At nine months however, Lewis seemed to miraculously recover his illness, with no solid explaination why, and everyone simply shrugged it off as some sort of miracle. That month was not without its loss though. Lewis’s older Brother, James, died tragically from stab wounds, after his house was broken into and robbed. The assailant stabbed James in both eyes, thirteen times in the chest and stole just one item according to his wife; his toothbrush.
So Lewis fully recovers and goes back to work, and I ever increasingly grow more tiredsome and more and more insane.
I will admit that I truly wanted him to die when I said those words too, but that just brings me back to how the hell anyone would of heard me say it?
“I’m sorry, who did you say you work for again?”
“My name is Paula Sullivan and I’m from GrantedWish Enterprises.” There was a hint of repeative and almost robotic tone in her voice that my brain quickly skipped over.
“Granted, wish, enterprises? And who is that exactly?” I wasn’t being mean to Paula, more defensive, if anything.
“Mrs Newton, here at GWE, it isn’t who we are, it’s what we are, and what we can do for our clients.”
“Okay. So what exactly do you provide?” I was bored, already drank half a bottle of wine and figured I’d carry on the conversation.

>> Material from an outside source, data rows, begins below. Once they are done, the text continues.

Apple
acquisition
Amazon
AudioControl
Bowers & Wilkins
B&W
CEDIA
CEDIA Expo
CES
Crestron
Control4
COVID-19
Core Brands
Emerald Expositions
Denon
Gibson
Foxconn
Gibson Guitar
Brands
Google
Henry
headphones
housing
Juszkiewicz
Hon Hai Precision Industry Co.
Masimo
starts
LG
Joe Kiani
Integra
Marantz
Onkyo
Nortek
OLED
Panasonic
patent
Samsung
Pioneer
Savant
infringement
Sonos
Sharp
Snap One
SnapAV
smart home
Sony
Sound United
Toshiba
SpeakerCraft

“We offer a service to our clients that, well, in as simplist form as possible, grants them their wish.”
“So you think my wish is for my husband to die?” I kind of chuckled at the end, I wasn’t laughing from tickled humour though, but more from my reserved hysteria.
“According to our records, Mrs Newton…yes.” She was now becoming more robotic by the sentence.

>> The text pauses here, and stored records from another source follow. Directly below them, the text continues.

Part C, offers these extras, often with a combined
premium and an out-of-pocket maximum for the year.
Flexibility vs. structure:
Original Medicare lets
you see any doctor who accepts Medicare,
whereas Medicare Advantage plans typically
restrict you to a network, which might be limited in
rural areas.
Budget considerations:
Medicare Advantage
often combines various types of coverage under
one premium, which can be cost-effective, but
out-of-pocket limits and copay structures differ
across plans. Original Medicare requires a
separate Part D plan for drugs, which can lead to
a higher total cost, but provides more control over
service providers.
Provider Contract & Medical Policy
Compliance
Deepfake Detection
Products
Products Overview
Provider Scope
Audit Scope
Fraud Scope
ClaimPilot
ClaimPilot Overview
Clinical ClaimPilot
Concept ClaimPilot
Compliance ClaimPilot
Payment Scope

“…But…I said that…I was alone when,”
“At GWE, we take pride in our customer service; we listen to all of our clients and wait for when they need us the most. We then contact you, free of charge of course, and process the rest of your application over the phone. Would you like to continue, Mrs Newton?”

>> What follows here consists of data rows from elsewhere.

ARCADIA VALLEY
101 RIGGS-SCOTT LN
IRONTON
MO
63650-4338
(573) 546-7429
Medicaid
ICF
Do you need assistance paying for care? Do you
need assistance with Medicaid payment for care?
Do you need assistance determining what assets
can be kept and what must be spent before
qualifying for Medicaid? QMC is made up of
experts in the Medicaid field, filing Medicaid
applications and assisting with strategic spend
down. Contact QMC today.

“Wait, hang on, slow down a minute. I don’t understand…I mean, I do, it’s just…”
“At GWE, you have nothing to worry about, we take care of everything, and you walk away with your wish fully granted. 100% gauranteed.” Her chirpy, robotic, high-pitched sales voice was intriguing me more and more.
“So let me get this straight, you’re a company that “listens” to people, and when they make a wish, you call them and make it happen?”
“That is correct.”
“Okaaayy, so, let’s say I carry on with this, application, how much exactly will this cost me?”
“Exactly? Let me just check that for you…for the death of one, Mr Lewis Newton, we require; one eyeball, six knife wounds to the torso, one right jndex finger, aaand an item of clothing, any item of clothing, from a nonsmoking male in his twenties, please.”
What?
“Wait, I’m sorry, what? Did I just hear that right?”
“For the death of one, Mr Lewis Newton, we require; one eyeball, six knife…”
“Okay, yes, thank you, so I heard it right then.”
There was an awkward silence between us while I quickly contemplated the thought of my husband dead, and me laying sound asleep atop a bed of money, and then,
“…Mrs Newton?…”
“Hm?”
“Are you interested in continuing with the application?”